Recorded data Start Marker

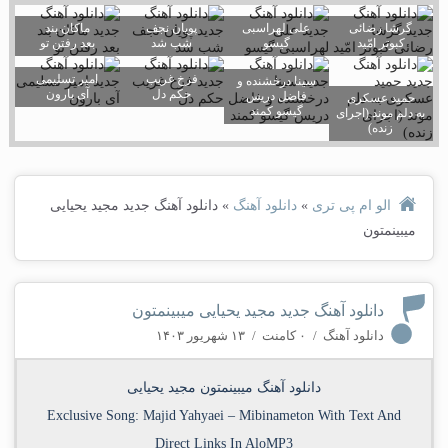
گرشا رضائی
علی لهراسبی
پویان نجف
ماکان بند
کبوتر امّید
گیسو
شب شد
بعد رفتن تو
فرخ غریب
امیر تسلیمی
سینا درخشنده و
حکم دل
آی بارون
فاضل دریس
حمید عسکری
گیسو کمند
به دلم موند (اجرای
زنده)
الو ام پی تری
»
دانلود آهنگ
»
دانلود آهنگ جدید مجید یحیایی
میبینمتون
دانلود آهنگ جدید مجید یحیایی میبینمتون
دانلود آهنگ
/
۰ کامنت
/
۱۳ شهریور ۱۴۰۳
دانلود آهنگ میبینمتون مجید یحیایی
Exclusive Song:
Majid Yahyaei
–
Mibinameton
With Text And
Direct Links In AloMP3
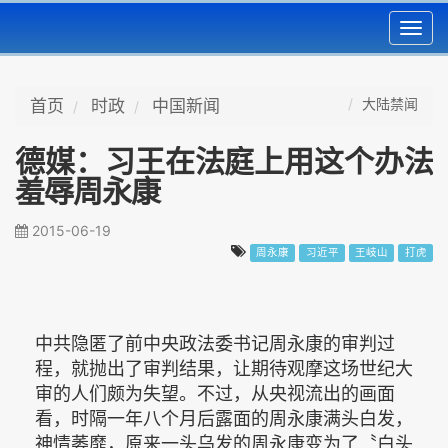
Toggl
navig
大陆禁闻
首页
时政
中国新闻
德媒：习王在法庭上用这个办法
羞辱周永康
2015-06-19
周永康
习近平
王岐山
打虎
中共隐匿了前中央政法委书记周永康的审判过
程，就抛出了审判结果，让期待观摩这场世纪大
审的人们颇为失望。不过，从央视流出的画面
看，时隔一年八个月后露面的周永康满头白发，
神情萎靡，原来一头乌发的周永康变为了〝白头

Recorded data End Marker

** Assignment **
Please transcribe each entry exactly, but skip any picture it holds.

** Answer below **
گرشا رضائی
علی لهراسبی
پویان نجف
ماکان بند
کبوتر امّید
گیسو
شب شد
بعد رفتن تو
فرخ غریب
امیر تسلیمی
سینا درخشنده و
حکم دل
آی بارون
فاضل دریس
حمید عسکری
گیسو کمند
به دلم موند (اجرای
زنده)
الو ام پی تری
»
دانلود آهنگ
»
دانلود آهنگ جدید مجید یحیایی
میبینمتون
دانلود آهنگ جدید مجید یحیایی میبینمتون
دانلود آهنگ
/
۰ کامنت
/
۱۳ شهریور ۱۴۰۳
دانلود آهنگ میبینمتون مجید یحیایی
Exclusive Song:
Majid Yahyaei
–
Mibinameton
With Text And
Direct Links In AloMP3
Toggl
navig
大陆禁闻
首页
时政
中国新闻
德媒：习王在法庭上用这个办法
羞辱周永康
2015-06-19
周永康
习近平
王岐山
打虎
中共隐匿了前中央政法委书记周永康的审判过
程，就抛出了审判结果，让期待观摩这场世纪大
审的人们颇为失望。不过，从央视流出的画面
看，时隔一年八个月后露面的周永康满头白发，
神情萎靡，原来一头乌发的周永康变为了〝白头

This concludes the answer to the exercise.